When studying for a doctoral degree (PhD), candidates submit a thesis that provides a critical review of the current state of knowledge of the thesis subject as well as the student’s own contributions to the subject. The distinguishing criterion of doctoral graduate research is a significant and original contribution to knowledge.
Once accepted, the candidate presents the thesis orally. This oral exam is open to the public.
Abstract
The evolving energy landscape, driven by rising demand, electrification, and renewable energy integration, necessitates a shift from traditional “follow-the-load” operations to demand-side management. This transition requires accurate prediction of building energy demand, effective participation in demand response, and quantification of potential energy demand flexibility.

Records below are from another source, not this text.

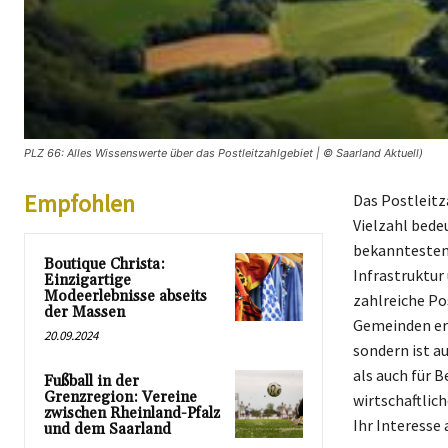
PLZ 66: Alles Wissenswerte über das Postleitzahlgebiet | © Saarland Aktuell)
Empfohlen
Das Postleitz
Vielzahl bede
bekanntesten 
Boutique Christa:
Infrastruktur
Einzigartige
Modeerlebnisse abseits
zahlreiche Po
der Massen
Gemeinden erm
20.09.2024
sondern ist a
als auch für B
Fußball in der
Grenzregion: Vereine
wirtschaftlic
zwischen Rheinland-Pfalz
Ihr Interesse
und dem Saarland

This thesis presents a comprehensive methodology for predicting and optimizing building thermal energy demand using data from smart thermostats and other monitoring infrastructures. The building thermal dynamics are modelled through resistance-capacitance (RC) thermal networks for multi-zone buildings and buildings with schedule-based operation. An automated procedure, based on model order reduction through frequency-domain techniques, identifies dominant thermal zones and the related RC network structure in multi-zone buildings. Control-oriented RC archetypes are used to capture the key dynamics of buildings with schedule-based operations. Model calibration is performed using a multi-step process based on Model Predictive Control Relevant Identification (MRI) method. This routine ensures control-oriented models accurately predict thermal dynamics typically up to 24-hours ahead.

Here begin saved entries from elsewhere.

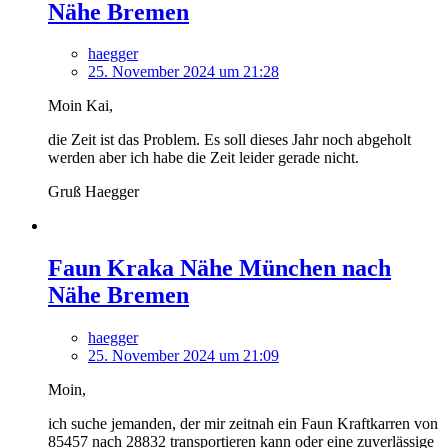
Nähe Bremen
haegger
25. November 2024 um 21:28
Moin Kai,
die Zeit ist das Problem. Es soll dieses Jahr noch abgeholt
werden aber ich habe die Zeit leider gerade nicht.
Gruß Haegger
Faun Kraka Nähe München nach
Nähe Bremen
haegger
25. November 2024 um 21:09
Moin,
ich suche jemanden, der mir zeitnah ein Faun Kraftkarren von
85457 nach 28832 transportieren kann oder eine zuverlässige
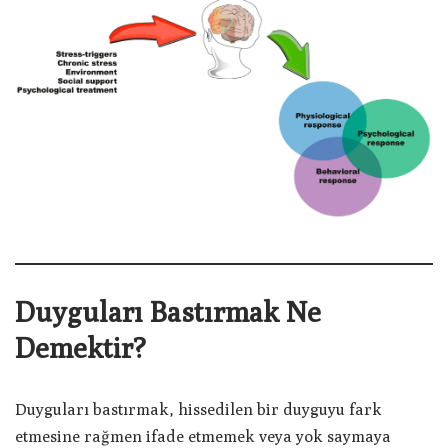
Duyguları Bastırmak Ne
Demektir?
Duyguları bastırmak, hissedilen bir duyguyu fark
etmesine rağmen ifade etmemek veya yok saymaya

Weather variability is addressed through clustering techniques that identify a set of representative days. Internal validation metrics ensure the robustness of the selected clusters. This approach significantly reduces computational complexity of advanced controllers by reducing the simulation period to a set of representative days. Furthermore, it bridges the gap between advanced control studies and design studies by enabling scenario-driven analysis, facilitating the integration of energy flexibility considerations into both operational strategies and the early stages of buildings or community design.
Control strategies are implemented through a distributed economic Model Predictive Control (e-MPC) framework that optimizes buildings thermal load management while respecting occupant comfort and system constraints. This routine supports applications at both single-building and community scales, such as virtual power plants, and its performance, compared to a suited reference scenario, is evaluated using energy flexibility Key Performance Indicators (efKPIs).
The methodology is applied to three different case studies: (1) Residential buildings: 30 homes in Trois-Rivières equipped with smart thermostats (data provided by the public utility Hydro-Québec); (2) Institutional building: The Varennes Net-Zero Energy Library, Canada’s first institutional net-zero energy building, featuring advanced building energy management; (3) Community-scale system: A hybrid photovoltaic-battery microgrid serving residential and institutional buildings in Varennes, Canada.
Key findings reveal how varying levels of building participation in demand response influence aggregated demand profiles, utility metrics (i.e., load shifting and peak shaving), and the sizing of grid-supportive technologies. At the single-building level, insights are provided for optimizing thermal load management across convective, radiant, and mixed heating systems. By integrating data-driven modelling, advanced control strategies, and scalable design, the thesis offers actionable solutions for energy efficiency, flexibility, and resilience, supporting a sustainable energy transition.